(Records contained in a dataset)
* * * * * * * * *

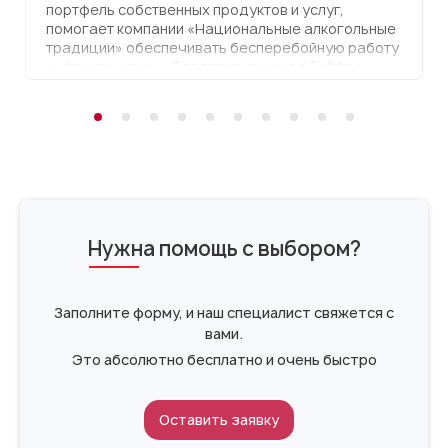
портфель собственных продуктов и услуг,
помогает компании «Национальные алкогольные
традиции» обеспечивать бесперебойную работу
инфраструктуры. Для этого команда Softline
предоставила клиенту серверное оборудование
собственного производства в аренду по модели
Dedicated. Это позволило компании получить
производительную ИТ-инфраструктуру от Softline
Мультиоблака без привлечения капитальных
затрат. Помимо высокопроизводительного
оборудования, заказчик также высоко оценил
техническую поддержку экспертов ГК Softline в
формате 24/7.
Нужна помощь с выбором?
Заполните форму, и наш специалист свяжется с
вами.
Это абсолютно бесплатно и очень быстро
Оставить заявку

* * * * * * * * *

■ **Exercise instructions**:
The string "компании" appears in how many lines above? Answer with the number only.

■ **Result**:
2